ACT News


National park push grows

THE push for a new national park in Canberra has gained momentum after a local environment group petitioned the ACT government to fund an investigation into the proposal.

The ACT National Parks Association used a budget submission to the ACT government to urge the development of the park which would rebrand many ACT nature reserves as protected areas.

The proposed park, stretching from Mulligan's Flat in the north to Wanniassa in the south, aims to protect endangered lowland grassy woodlands, particularly yellow-box red-gum ecosystems.

The reserves are a stronghold for many endangered species, including the golden sun moth, button wrinklewort, superb parrot and grassland earless dragon.

The idea was first pitched early last year and a report by the then ACT Commissioner for Sustainability and the Environment Maxine Cooper, published in July, lent support to an investigation.

The association president Rod Griffiths said rebranding urban reserves as national park would afford the imperiled ecosystems greater protection.


He said the proposed area was subject to planning pressures.

''Along the northern border of the ACT there is the potential to maintain a magnificent crescent of land that would link up existing reserves and support threatened grassy woodlands,'' he said.

''One of the key recommendations to come out of the investigation was about improving the condition and resilience of our nature reserves by improving connectivity between them.

''Without the maintenance of biodiversity corridors that join them, our reserves become vulnerable islands,'' Mr Griffiths said.

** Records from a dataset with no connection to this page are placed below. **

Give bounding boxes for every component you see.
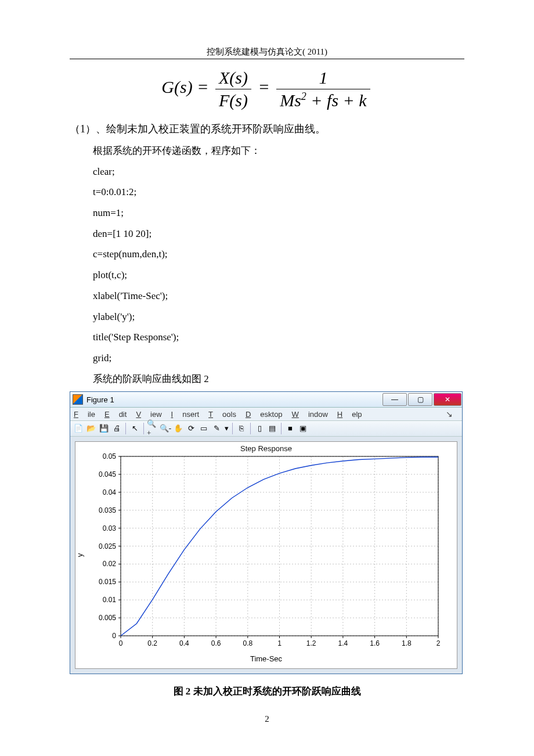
- hide-plot-icon[interactable]: ■: [284, 423, 296, 434]
- legend-icon[interactable]: ▤: [266, 423, 278, 434]
- menu-file[interactable]: File: [74, 410, 95, 419]
- code-line: clear;: [93, 161, 464, 182]
- transfer-function-equation: G(s) = X(s)F(s) = 1Ms2 + fs + k: [70, 68, 464, 110]
- page-number: 2: [70, 714, 464, 724]
- chart-title: Step Response: [75, 442, 457, 453]
- svg-text:1: 1: [277, 639, 282, 647]
- open-icon[interactable]: 📂: [85, 423, 97, 434]
- code-line: plot(t,c);: [93, 265, 464, 286]
- svg-text:2: 2: [436, 639, 441, 647]
- svg-text:0.035: 0.035: [99, 506, 116, 514]
- new-icon[interactable]: 📄: [73, 423, 84, 434]
- matlab-figure-window: Figure 1 — ▢ ✕ File Edit View Insert Too…: [70, 391, 463, 674]
- svg-text:0.05: 0.05: [103, 453, 117, 460]
- code-line: grid;: [93, 348, 464, 369]
- toolbar: 📄 📂 💾 🖨 ↖ 🔍+ 🔍- ✋ ⟳ ▭ ✎ ▾ ⎘ ▯ ▤ ■ ▣: [70, 421, 462, 437]
- svg-text:0.02: 0.02: [103, 560, 117, 568]
- svg-text:0.005: 0.005: [99, 614, 116, 622]
- matlab-logo-icon: [73, 394, 83, 405]
- y-axis-label: y: [75, 553, 84, 557]
- dock-icon[interactable]: ▣: [297, 423, 309, 434]
- svg-text:0.4: 0.4: [179, 639, 189, 647]
- pan-icon[interactable]: ✋: [172, 423, 184, 434]
- data-cursor-icon[interactable]: ▭: [198, 423, 210, 434]
- svg-text:0.015: 0.015: [99, 578, 116, 586]
- intro-text: 根据系统的开环传递函数，程序如下：: [93, 141, 464, 161]
- svg-text:0: 0: [119, 639, 123, 647]
- code-line: t=0:0.01:2;: [93, 182, 464, 203]
- after-code-text: 系统的阶跃响应曲线如图 2: [93, 369, 464, 390]
- zoom-in-icon[interactable]: 🔍+: [147, 423, 158, 434]
- rotate-icon[interactable]: ⟳: [185, 423, 197, 434]
- maximize-button[interactable]: ▢: [408, 393, 432, 406]
- svg-text:0.04: 0.04: [103, 488, 117, 496]
- svg-text:0.045: 0.045: [99, 470, 116, 478]
- code-line: c=step(num,den,t);: [93, 244, 464, 265]
- menu-bar: File Edit View Insert Tools Desktop Wind…: [70, 408, 462, 421]
- menu-edit[interactable]: Edit: [104, 410, 127, 419]
- svg-text:1.4: 1.4: [338, 639, 348, 647]
- menu-desktop[interactable]: Desktop: [246, 410, 283, 419]
- x-axis-label: Time-Sec: [75, 653, 457, 665]
- svg-text:0.2: 0.2: [147, 639, 157, 647]
- zoom-out-icon[interactable]: 🔍-: [160, 423, 171, 434]
- page-header: 控制系统建模与仿真论文( 2011): [70, 46, 464, 59]
- code-line: ylabel('y');: [93, 307, 464, 327]
- close-button[interactable]: ✕: [434, 393, 461, 406]
- code-line: den=[1 10 20];: [93, 224, 464, 244]
- menu-view[interactable]: View: [136, 410, 161, 419]
- menu-window[interactable]: Window: [292, 410, 328, 419]
- brush-icon[interactable]: ✎: [211, 423, 222, 434]
- colorbar-icon[interactable]: ▯: [254, 423, 265, 434]
- svg-text:1.6: 1.6: [370, 639, 380, 647]
- svg-text:1.8: 1.8: [402, 639, 412, 647]
- menu-help[interactable]: Help: [337, 410, 362, 419]
- print-icon[interactable]: 🖨: [111, 423, 122, 434]
- svg-text:0: 0: [112, 632, 116, 640]
- svg-text:0.01: 0.01: [103, 596, 117, 604]
- plot-area: Step Response y 00.20.40.60.811.21.41.61…: [70, 437, 462, 674]
- pointer-icon[interactable]: ↖: [129, 423, 140, 434]
- section-1-label: （1）、绘制未加入校正装置的系统开环阶跃响应曲线。: [70, 122, 464, 136]
- code-line: xlabel('Time-Sec');: [93, 286, 464, 307]
- svg-text:0.8: 0.8: [243, 639, 252, 647]
- step-response-chart: 00.20.40.60.811.21.41.61.8200.0050.010.0…: [75, 453, 456, 653]
- link-icon[interactable]: ⎘: [236, 423, 247, 434]
- code-line: title('Step Response');: [93, 327, 464, 348]
- minimize-button[interactable]: —: [383, 393, 407, 406]
- svg-text:0.6: 0.6: [211, 639, 221, 647]
- window-title: Figure 1: [86, 395, 114, 404]
- dropdown-icon[interactable]: ▾: [223, 423, 229, 434]
- svg-text:0.025: 0.025: [99, 542, 116, 550]
- save-icon[interactable]: 💾: [98, 423, 110, 434]
- dock-handle-icon[interactable]: ↘: [446, 409, 453, 419]
- menu-tools[interactable]: Tools: [208, 410, 236, 419]
- window-titlebar: Figure 1 — ▢ ✕: [70, 392, 462, 408]
- figure-caption: 图 2 未加入校正时系统的开环阶跃响应曲线: [70, 685, 464, 698]
- svg-text:1.2: 1.2: [306, 639, 316, 647]
- menu-insert[interactable]: Insert: [171, 410, 200, 419]
- svg-text:0.03: 0.03: [103, 524, 117, 532]
- code-line: num=1;: [93, 203, 464, 224]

''The creation of a new national park … would be a major achievement for the ACT and would be recognised both nationally and internationally.''

If approved, the bushland would be the ACT's second national park.

Namadgi National Park covers 46 per cent of the ACT and is the most northern park in a 1.6 million hectare chain of protected areas that form the Australian Alps national parks across NSW, the ACT and Victoria.